Dès les premiers plans de "Licorice Pizza", les contours d'Alana Haim, le golden haze californien, l'OST tonitruante et le bitume brûlant nous téléportent dans un des rares espaces-temps où l'espoir étouffait encore la nostalgie, et où l'Amérique préférait encore essayer que de ne pas oser. Ce thème qui survole le film, à travers l'opposition constante entre l'entrepreneuriat, la liberté et le progrès d'un côté, et les néo-remparts de l'Amérique moderne de l'autre ; conservatisme, traditionalisme et État de guerre perpétuel en tête, attise le feu autour duquel dansent nos héros.
Outre les performances irrésistibles des newcomers Alana Haim et Cooper Hoffman, quel bonheur de retrouver coup sur coup Sean Penn (où étais-tu ?), Bradley Cooper et Benny Safdie, réalisateurs confirmés, devant la caméra de Paul Thomas Anderson. Dans leurs personnages se dessinent de multiples formes de masculinité, de secrets et de pouvoir qui tourbillonnent autour de Gary, et transforment l'été du garçon, bientôt devenu homme, en quête constante de différenciation dans la construction de son identité adulte.
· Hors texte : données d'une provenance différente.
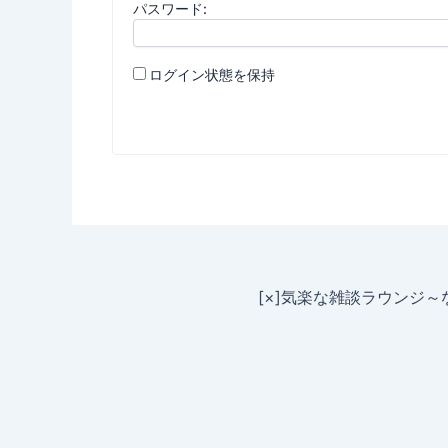
パスワード:
ログイン状態を保持
[×]気楽な雑談ラウンジ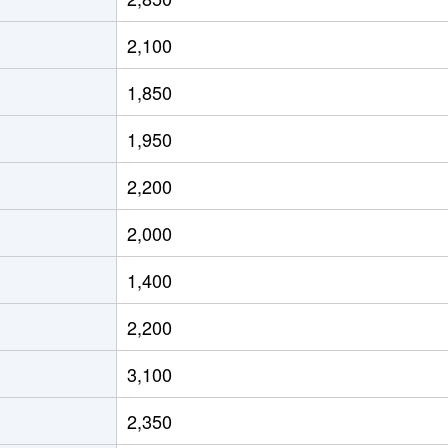
2,100
1,850
1,950
2,200
2,000
1,400
2,200
3,100
2,350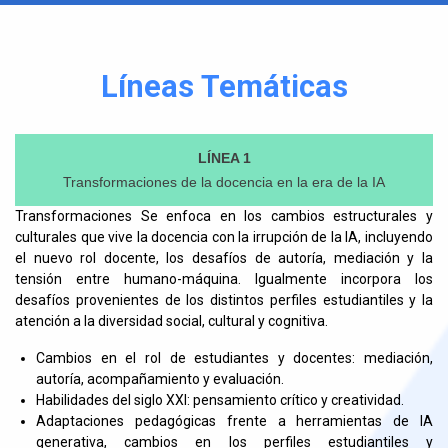
Líneas Temáticas
LÍNEA 1
Transformaciones de la docencia en la era de la IA
Transformaciones Se enfoca en los cambios estructurales y
culturales que vive la docencia con la irrupción de la IA, incluyendo
el nuevo rol docente, los desafíos de autoría, mediación y la
tensión entre humano-máquina. Igualmente incorpora los
desafíos provenientes de los distintos perfiles estudiantiles y la
atención a la diversidad social, cultural y cognitiva.
Cambios en el rol de estudiantes y docentes: mediación,
autoría, acompañamiento y evaluación.
Habilidades del siglo XXI: pensamiento crítico y creatividad.
Adaptaciones pedagógicas frente a herramientas de IA
generativa, cambios en los perfiles estudiantiles y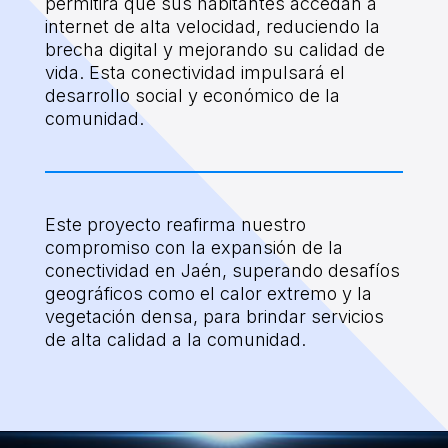
permitirá que sus habitantes accedan a
internet de alta velocidad, reduciendo la
brecha digital y mejorando su calidad de
vida. Esta conectividad impulsará el
desarrollo social y económico de la
comunidad.
Este proyecto reafirma nuestro
compromiso con la expansión de la
conectividad en Jaén, superando desafíos
geográficos como el calor extremo y la
vegetación densa, para brindar servicios
de alta calidad a la comunidad.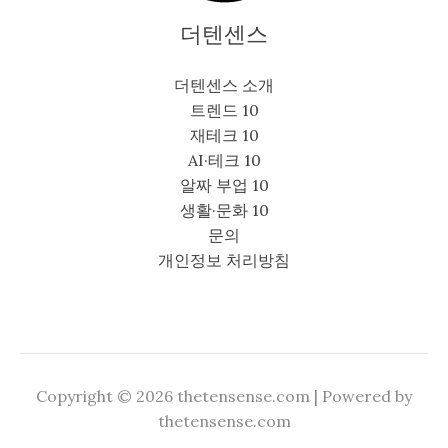
더텐센스
더텐센스 소개
트렌드 10
재테크 10
AI·테크 10
알짜 부업 10
생활·문화 10
문의
개인정보 처리방침
Copyright © 2026 thetensense.com | Powered by
thetensense.com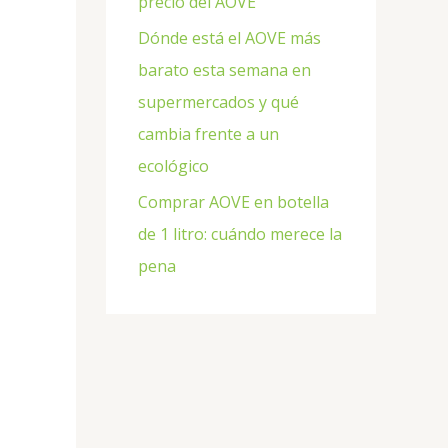
precio del AOVE
Dónde está el AOVE más
barato esta semana en
supermercados y qué
cambia frente a un
ecológico
Comprar AOVE en botella
de 1 litro: cuándo merece la
pena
Face à ces trois monuments, la musicalité et le rythme naturels d'Alana, et plus largement de la famille Haim, adoucissent et tempèrent le chaos ambiant. J'avais été prévenu, et pourtant : la plus jeune du groupe transforme l'essai, et ne laisse place qu'à l'enchantement. Sa confiance fragile inonde l'espace et l'écran, et paraît taillée pour la patine de Paul Thomas Anderson, dont la collaboration avec le trio semble être la plus enivrante depuis Daniel Day-Lewis. Comme dans le film, un mariage des générations qui fait des étincelles.
En bref, d'ores et déjà un candidat d'honneur pour le meilleur film de 2022, et une brise d'optimisme qui donne envie de retourner y passer deux heures, encore et encore.